Data from the IRIS study, the largest clinical trial to date for
newly
diagnosed adult patients with Philadelphia chromosome-positive (Ph+)
chronic myeloid leukemia (CML) in chronic phase, showed the overall
survival rate at five years to be 89.4% (range 86% to 92%) for
patients
receiving Gleevec. This considers deaths from all causes, but only
4.6% of
the patients died from causes related to their leukemia. Before
Gleevec was
available, about 50% of patients progressed to the more advanced
stages of
Ph+ CML after only three to five years, and survival was generally
short
for those patients.
The results of this Phase III trial, which was started in June
2000,
also showed that the number of patients with a complete cytogenetic
response increased from 69% to 87% between the first and fifth years
of
treatment.

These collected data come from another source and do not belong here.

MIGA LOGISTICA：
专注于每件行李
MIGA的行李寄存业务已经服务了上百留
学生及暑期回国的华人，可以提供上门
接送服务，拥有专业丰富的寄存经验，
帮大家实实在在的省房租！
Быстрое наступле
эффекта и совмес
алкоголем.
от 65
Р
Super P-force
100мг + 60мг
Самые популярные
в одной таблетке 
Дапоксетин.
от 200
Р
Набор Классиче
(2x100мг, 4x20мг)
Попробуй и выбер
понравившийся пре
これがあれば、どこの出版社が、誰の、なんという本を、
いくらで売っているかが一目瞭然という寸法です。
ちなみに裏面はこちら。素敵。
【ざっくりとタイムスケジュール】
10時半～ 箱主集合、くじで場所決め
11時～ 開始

Moreover, the yearly risk of progressing to advanced
disease
continued to decline -- to 0.6% in the fifth year.
"Very few oncology medicines offer patients the opportunity to
achieve
better outcomes the longer they take the therapy," said David Epstein,
President of Novartis Oncology. "That Gleevec demonstrates these
significant improvements with long-term use is a good sign science
will
provide the path to turn lethal cancers into potentially manageable
conditions with durable, well-tolerated targeted therapies."
An estimated 93% of Gleevec patients in the early, chronic phase
of CML
did not progress to the rapidly lethal advanced stages of the
disease, and
an estimated 83% survived with no evidence of disease progression at
all at
the five-year follow-up.
IRIS study details
The International Randomized Interferon versus STI571 (IRIS)
study is
an open-label Phase III clinical trial enrolling 1,106 newly diagnosed
patients with Ph+ CML in chronic phase in 177 centers across 16
countries.
There are two arms to the study: one group of patients receiving
Gleevec
400 mg per day and another receiving a target dose of interferon
(IFN) of 5
MIU/m2/day in combination with Ara-C 20 mg/m2/day for 10 days each
month.
Because of tolerability reasons or lack or loss of response to
treatment,
69% of patients in the IFN/Ara-C arm crossed over to the Gleevec arm,
whereas only 3% of patients in the Gleevec arm crossed over to the
IFN/Ara-C arm.
Cumulative best responses to Gleevec treatment improved
significantly
between the first and fifth years of treatment. Over the period,
complete
hematologic responses rose from 96% to 98%, major cytogenetic
responses
rose from 85% to 92% and complete cytogenetic responses rose from 69%
to
87%.
In a complete hematologic response, the patient's blood cell
counts
return to normal. Cytogenetic response refers to the disappearance or
reduction of the number of Ph+ cells detectable by standard lab
methods.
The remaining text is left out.